Die Handlung des Films ist anfangs durch die Zeitsprünge etwas unübersichtlich, man gewöhnt sich aber ziemlich schnell daran. Neben den Hauptthemen Einsamkeit trotz Ehe und Familie und der Schwierigkeit  in wie weit Wahrnehmung und Realität zusammen passen, ist ständig auch unterschwellig Rassismus spürbar. Und auch am Ende bleibt einiges offen und für verschiedene Interpretationen frei. Auch das Ende hängt von der persönlichen Wahrnehmung ab. Und wie heisst es so schön im Abspannlied: Niemand hört was ich schreie.

Neben den gut agierenden Schauspielern ist vor allem die Kameraführung von Klemens Hufnagel hervor zu heben. Seine Einstellungen und Kamerafahrten verstärken das Spiel der Schauspieler noch erheblich.

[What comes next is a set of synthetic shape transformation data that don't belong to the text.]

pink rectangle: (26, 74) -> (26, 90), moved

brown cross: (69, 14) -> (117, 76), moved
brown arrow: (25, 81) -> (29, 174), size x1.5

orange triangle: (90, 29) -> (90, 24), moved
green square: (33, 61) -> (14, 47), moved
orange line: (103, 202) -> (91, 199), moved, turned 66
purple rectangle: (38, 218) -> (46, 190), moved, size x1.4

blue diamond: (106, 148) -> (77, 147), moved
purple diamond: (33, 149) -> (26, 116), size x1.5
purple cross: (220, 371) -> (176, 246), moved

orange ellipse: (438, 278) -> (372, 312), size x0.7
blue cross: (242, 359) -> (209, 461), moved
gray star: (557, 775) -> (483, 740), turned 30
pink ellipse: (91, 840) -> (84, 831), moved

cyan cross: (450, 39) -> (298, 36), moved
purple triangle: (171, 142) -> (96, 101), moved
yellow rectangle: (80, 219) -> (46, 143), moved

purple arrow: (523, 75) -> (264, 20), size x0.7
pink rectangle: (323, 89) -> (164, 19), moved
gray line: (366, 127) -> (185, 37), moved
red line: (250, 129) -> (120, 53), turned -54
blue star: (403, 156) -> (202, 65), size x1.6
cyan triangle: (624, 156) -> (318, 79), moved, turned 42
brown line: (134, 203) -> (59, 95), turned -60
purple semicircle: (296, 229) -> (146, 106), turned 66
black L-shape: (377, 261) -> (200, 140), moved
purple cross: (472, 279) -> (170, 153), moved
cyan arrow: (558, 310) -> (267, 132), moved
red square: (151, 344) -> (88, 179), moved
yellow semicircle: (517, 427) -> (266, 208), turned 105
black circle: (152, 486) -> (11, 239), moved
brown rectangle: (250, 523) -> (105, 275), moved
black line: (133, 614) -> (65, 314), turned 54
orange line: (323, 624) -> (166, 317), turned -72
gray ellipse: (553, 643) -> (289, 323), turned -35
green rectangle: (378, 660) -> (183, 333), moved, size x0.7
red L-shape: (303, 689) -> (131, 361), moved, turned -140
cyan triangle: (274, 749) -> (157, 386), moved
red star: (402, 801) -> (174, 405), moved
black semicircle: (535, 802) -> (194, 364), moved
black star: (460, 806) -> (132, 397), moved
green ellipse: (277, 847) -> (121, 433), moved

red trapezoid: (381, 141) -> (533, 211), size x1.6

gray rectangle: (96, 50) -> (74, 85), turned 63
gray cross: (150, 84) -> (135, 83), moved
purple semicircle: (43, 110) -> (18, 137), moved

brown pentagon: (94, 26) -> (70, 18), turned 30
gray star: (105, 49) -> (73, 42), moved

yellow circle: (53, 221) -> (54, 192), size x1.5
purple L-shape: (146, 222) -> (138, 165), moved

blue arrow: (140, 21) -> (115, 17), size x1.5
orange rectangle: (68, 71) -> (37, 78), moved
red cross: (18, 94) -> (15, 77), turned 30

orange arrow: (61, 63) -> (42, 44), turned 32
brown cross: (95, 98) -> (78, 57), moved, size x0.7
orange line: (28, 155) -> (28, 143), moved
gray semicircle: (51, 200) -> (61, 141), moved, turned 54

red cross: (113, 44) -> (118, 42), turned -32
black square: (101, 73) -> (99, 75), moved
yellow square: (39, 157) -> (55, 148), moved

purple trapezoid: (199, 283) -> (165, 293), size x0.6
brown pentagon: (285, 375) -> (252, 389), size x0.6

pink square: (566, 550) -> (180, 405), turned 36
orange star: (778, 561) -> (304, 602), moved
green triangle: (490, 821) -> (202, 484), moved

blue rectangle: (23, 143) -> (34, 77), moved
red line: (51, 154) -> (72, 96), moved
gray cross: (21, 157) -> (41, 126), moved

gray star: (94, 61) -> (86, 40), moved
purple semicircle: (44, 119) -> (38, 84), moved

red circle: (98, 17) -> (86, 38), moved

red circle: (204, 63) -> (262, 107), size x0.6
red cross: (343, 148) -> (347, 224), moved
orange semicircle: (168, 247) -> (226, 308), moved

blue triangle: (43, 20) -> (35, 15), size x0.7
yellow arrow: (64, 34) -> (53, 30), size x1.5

Kein einfach zu konsumierender Film, aber einer, wo man, wenn man bis zum Ende aufmerksam bleibt, belohnt wird.

Von Ronny Trocker; mit Mark Waschke, Sabine Timoteo, Jule Hermann, Spencer Bogaert, Martha Schneider, Wanja Valentin Kube; Deutschland Italien, Dänemark; 2021; 103 Minuten.